Esta medida va dirigida hacia aquellos conductores reincidentes en saltarse los límites de velocidad. No hablamos de una o de dos, sino de aquellos que hayan sido pillados por cámaras de tráfico en 16 ocasiones o más por encima de los límites de velocidad establecidos durante 12 meses seguidos. Esto sobre todo aplica a zonas escolares señalizadas, además de las cámaras de los semáforos.

Nueva York se pone dura con los que se saltan el límite de velocidad
Si un conductor es detectado 16 veces o más por encima del límite de velocidad, deberá, por obligación, instalar una tecnología de limitador de velocidad inteligente, un sistema ADAS más que conocido ya que lo incorporan desde hace años todos los coches homologados en la Unión Europea. El dispositivo se conecta al ordenador de a bordo e interactúa con el GPS para limitar la velocidad máxima a lo que indiquen las señales de la vía.

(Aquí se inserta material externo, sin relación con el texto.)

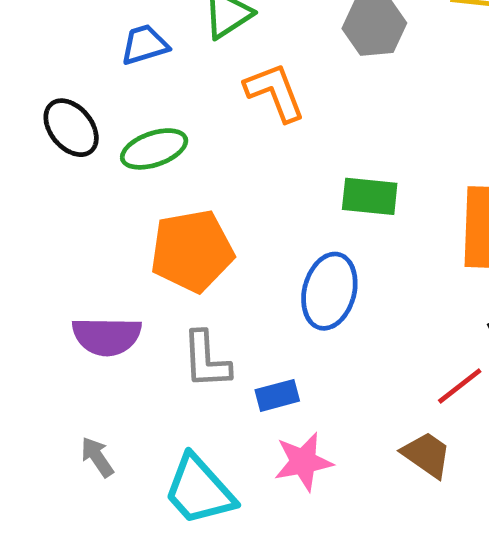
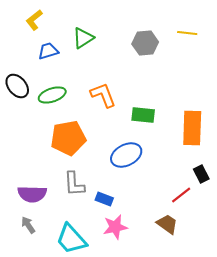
orange L-shape: (275, 92) -> (103, 95), moved
blue ellipse: (329, 291) -> (126, 155), turned 48
purple semicircle: (107, 336) -> (32, 194), moved
blue rectangle: (277, 395) -> (104, 199), turned 36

En Estados Unidos no es nada nuevo, pues ya lo probaron años atrás como parte de una experiencia piloto con 50 coches circulando por varias ciudades con este sistema instalado. De hecho, Nueva York no es el único lugar en Estados Unidos con medidas similares pues también se puede encontrar tanto en Washington DC como en el estado de Washington o Virginia.
Mayor vigilancia en sus calles y en sus coches
Se espera que esta medida venga acompañada de una mayor presencia de cámaras de vigilancia por todo el estado de Nueva York, o al menos en las zonas más habitadas. El caso de las zonas escolares es importante, dado que allí un autobús parado con una luz roja también es motivo de pararse como en un semáforo - algo que también deben aprender los coches autónomos.

Si se ignora esta ley, se podría llegar a perder el carnet de conducir
En caso de tener la obligación de instalar este límite de velocidad y no hacerlo, se aplicarán multas que van desde los 1.500 hasta los 2.500 dólares. Como dato extra, en Nueva York, de media, se pagan más de 4.000 dólares (3.444 euros) de media por el seguro del coche anual, casi 1.500 dólares más (casi 1.300 euros) que la media nacional debido a una gran cantidad de casos de fraude y vacíos legales.
Si después de 45 días aún no se ha instalado, el conductor perderá la validez de su carnet de conducir, según Hothul. «No deberías estar circulando por las carreteras si no te importa si podrías llegar a matar a alguien», afirmó la gobernadora. Esta medida, cabe recordar, se verá por primera vez en la ciudad de Nueva York, pudiendo expandirse a otras partes - la cuestión es si sentará un precedente para que en otras grandes ciudades de Europa se tomen medidas similares.